There is a lot of confusion and misconceptions about "redirects" on the web. Many assume there are only two methods of redirects: a 301 and a 302 - but there are in fact 7 different ways to redirect from the server side, and of course the notorious client-side redirect methods such as JavaScript.

There are 3 main reasons to redirect to a new page:

• A page has moved, you need a permanent redirect
• A form has been submitted, you need to proceed to the next page
• Interaction on the client-side (after the page is loaded) requires you to load another page

The last item on that list (using JavaScript) is NOT redirection, and using it immediately on page load as a means of redirection is improper and should be avoided, especially in the case of SEO which makes the action look like black-hat SEO tactics.

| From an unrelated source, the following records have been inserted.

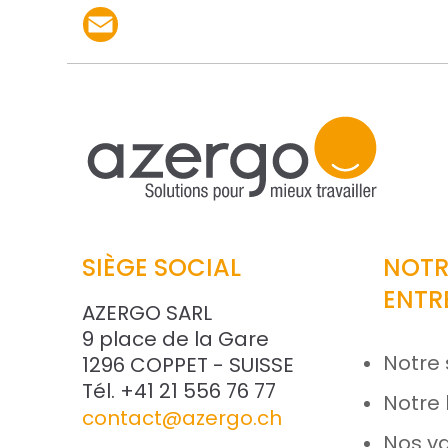
Partager le produit p
SIÈGE SOCIAL
NOTR
ENTR
AZERGO SARL
9 place de la Gare
Notre 
1296 COPPET - SUISSE
Tél. +41 21 556 76 77
Notre 
contact@azergo.ch
Nos va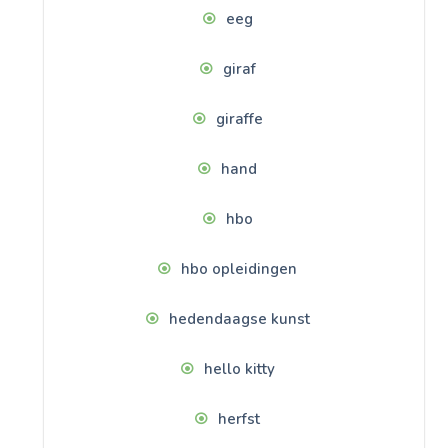
eeg
giraf
giraffe
hand
hbo
hbo opleidingen
hedendaagse kunst
hello kitty
herfst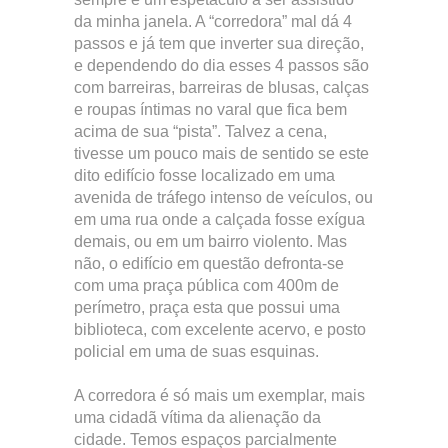
da minha janela. A “corredora” mal dá 4
passos e já tem que inverter sua direção,
e dependendo do dia esses 4 passos são
com barreiras, barreiras de blusas, calças
e roupas íntimas no varal que fica bem
acima de sua “pista”. Talvez a cena,
tivesse um pouco mais de sentido se este
dito edifício fosse localizado em uma
avenida de tráfego intenso de veículos, ou
em uma rua onde a calçada fosse exígua
demais, ou em um bairro violento. Mas
não, o edifício em questão defronta-se
com uma praça pública com 400m de
perímetro, praça esta que possui uma
biblioteca, com excelente acervo, e posto
policial em uma de suas esquinas.
A corredora é só mais um exemplar, mais
uma cidadã vítima da alienação da
cidade. Temos espaços parcialmente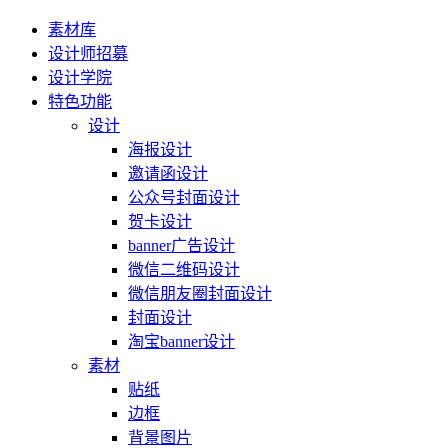
素材库
设计师招募
设计学院
特色功能
设计
海报设计
邀请函设计
公众号封面设计
贺卡设计
banner广告设计
微信二维码设计
微信朋友圈封面设计
封面设计
淘宝banner设计
素材
贴纸
边框
背景图片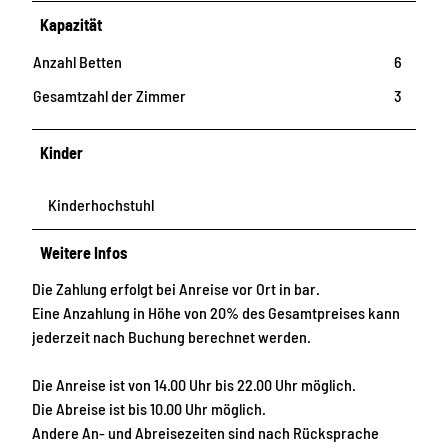
Kapazität
Anzahl Betten
6
Gesamtzahl der Zimmer
3
Kinder
Kinderhochstuhl
Weitere Infos
Die Zahlung erfolgt bei Anreise vor Ort in bar.
Eine Anzahlung in Höhe von 20% des Gesamtpreises kann
jederzeit nach Buchung berechnet werden.
Die Anreise ist von 14.00 Uhr bis 22.00 Uhr möglich.
Die Abreise ist bis 10.00 Uhr möglich.
Andere An- und Abreisezeiten sind nach Rücksprache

Apache (most Linux servers) and IIS (Microsoft Windows server) will both assume a 302 redirect if you specify a location but not a status code along with it. This has created the immensely misused 302 status code, and forced the web standards consortium to create two new status codes to rectify the misuse of server-side redirects.

GET and POST

For those unaware of the different methods of loading a web-page, the two most common ways of asking for a page off a server are a GET and a POST request. A "GET" request normally means you want a normal page, and you're not telling the server anything special. A "POST" request normally means you are submitting information for the server to process.

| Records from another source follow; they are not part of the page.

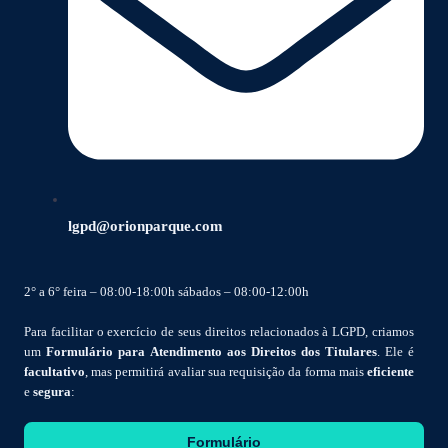
lgpd@orionparque.com
2° a 6° feira – 08:00-18:00h sábados – 08:00-12:00h
Para facilitar o exercício de seus direitos relacionados à LGPD, criamos
um
Formulário para Atendimento aos Direitos dos Titulares
. Ele é
facultativo
, mas permitirá avaliar sua requisição da forma mais
eficiente
e
segura
:
Formulário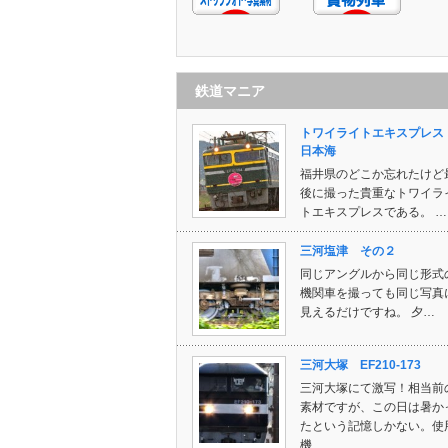
鉄道マニア
トワイライトエキスプレ
日本海
福井県のどこか忘れたけど
後に撮った貴重なトワイラ
トエキスプレスである。 …
三河塩津 その２
同じアングルから同じ形式
機関車を撮っても同じ写真
見えるだけですね。 夕…
三河大塚 EF210-173
三河大塚にて激写！相当前
素材ですが、この日は暑か
たという記憶しかない。使
機…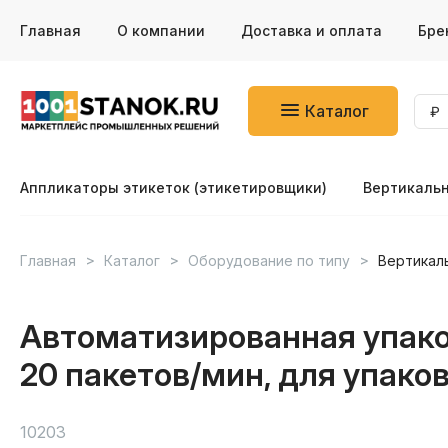
Главная
О компании
Доставка и оплата
Бре
Каталог
Аппликаторы этикеток (этикетировщики)
Вертикаль
Главная
Каталог
Оборудование по типу
Вертикал
Автоматизированная упаков
20 пакетов/мин, для упако
10203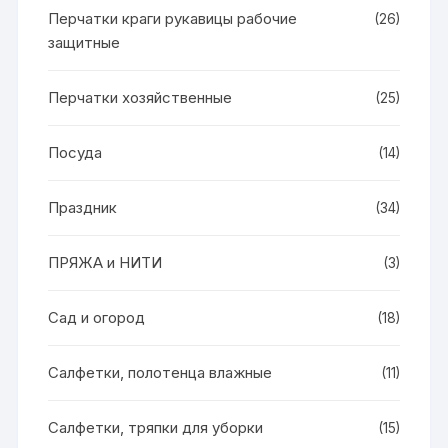
Перчатки краги рукавицы рабочие
(26)
защитные
Перчатки хозяйственные
(25)
Посуда
(14)
Праздник
(34)
ПРЯЖА и НИТИ
(3)
Сад и огород
(18)
Салфетки, полотенца влажные
(11)
Салфетки, тряпки для уборки
(15)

The importance here is when you are redirecting, do you maintain a POST request or change it to a GET request?

Permanent Redirects

You've moved a page or an entire site. Without question, you are looking for the 301 status code. The correct name for this is a "301 Moved Permanently", often incorrectly titled "301 Found".

When using a 301 Redirect, the correct thing for the browser to do is to maintain the Request-URI (GET or POST) - however many browsers incorrectly turn this into a GET request. Proper use of status codes will help rectify this.

Form Redirects

When you submit a form on a page your server will then process it and return a new page to redirect to. A redirect here is important because if you deliver the thank-you page without redirecting, pressing back or refresh will force the form to be resubmitted. So it's important that your redirect should be executed with a GET request (so not to post the form information twice). This may be the cause of many browsers incorrectly using a GET request when performing a 301 redirect.

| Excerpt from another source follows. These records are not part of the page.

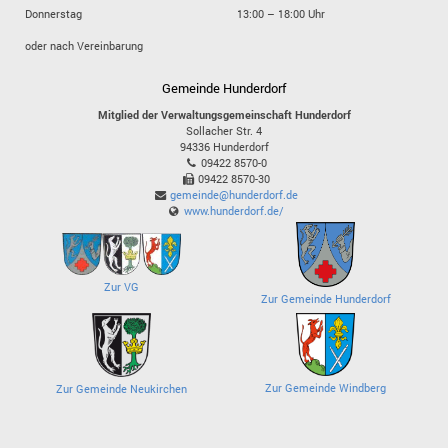
Donnerstag
13:00 – 18:00 Uhr
oder nach Vereinbarung
Gemeinde Hunderdorf
Mitglied der Verwaltungsgemeinschaft Hunderdorf
Sollacher Str. 4
94336
Hunderdorf
09422 8570-0
09422 8570-30
gemeinde@hunderdorf.de
www.hunderdorf.de/
Zur VG
Zur Gemeinde Hunderdorf
Zur Gemeinde Windberg
Zur Gemeinde Neukirchen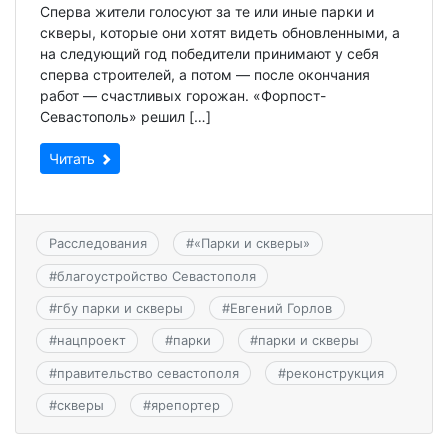
Сперва жители голосуют за те или иные парки и
скверы, которые они хотят видеть обновленными, а
на следующий год победители принимают у себя
сперва строителей, а потом — после окончания
работ — счастливых горожан. «Форпост-
Севастополь» решил […]
Читать
Расследования
#
«Парки и скверы»
#
благоустройство Севастополя
#
гбу парки и скверы
#
Евгений Горлов
#
нацпроект
#
парки
#
парки и скверы
#
правительство севастополя
#
реконструкция
#
скверы
#
ярепортер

The correct way to redirect here is to use a 303 redirect. A "303 See Other" redirect instructs the browser to switch to a GET request and continue processing. It does not imply if the redirect is permanent or temporary, but the browser should NEVER cache a 303 response. This is important for proper script operation.

Temporary Redirects

So you just happen to actually want a temporary redirect. Using a 302 is ambiguous thanks to it's massive misuse, and you can't rely on search engines to react to it in the way you want. Instead the correct manner is to use a 307 redirect. The "307 Temporary Redirect" instructs browsers to maintain the Request-URI and cache the response IF the server says so. This allows you to offer temporary POST-friendly redirects.

Correct Status Code Names

When you send a status code back to the browser you also send a title along with it. These titles have been greatly mixed up, especially with different servers giving their own names (Largely IIS) but the correct names are:

• 301 - Moved Permanently
• 302 - Found
• 303 - See Other
• 307 - Temporary Redirect

The other 3xx codes that exist but are rarely if ever used include:

• 300 - Multiple Choices
• 304 - Not Modified
• 305 - Use Proxy

The 306 status code is no longer used and is now reserved.

Client-Side (JavaScript) Redirects

There is an odd misconception that a JavaScript or "Meta" redirect is a 302 redirect. This is not true, any "300" redirect code is sent from the server, thus called a server-side redirect. A JavaScript redirect originates from a script run in the browser itself, this is called a client-side redirect. A browser with JavaScript disabled will not execute the redirect. This form of redirect is NOT SEO-friendly and can be considered foul-play as far as a search engine is concerned and can lead to penalties in search engine results.

If you execute a JavaScript redirect as soon as the page is loaded, you're doing something wrong. Under no condition should this ever legitimately happen. The ability to load a new page using JavaScript should be reserved for scripted operations initiated by user action.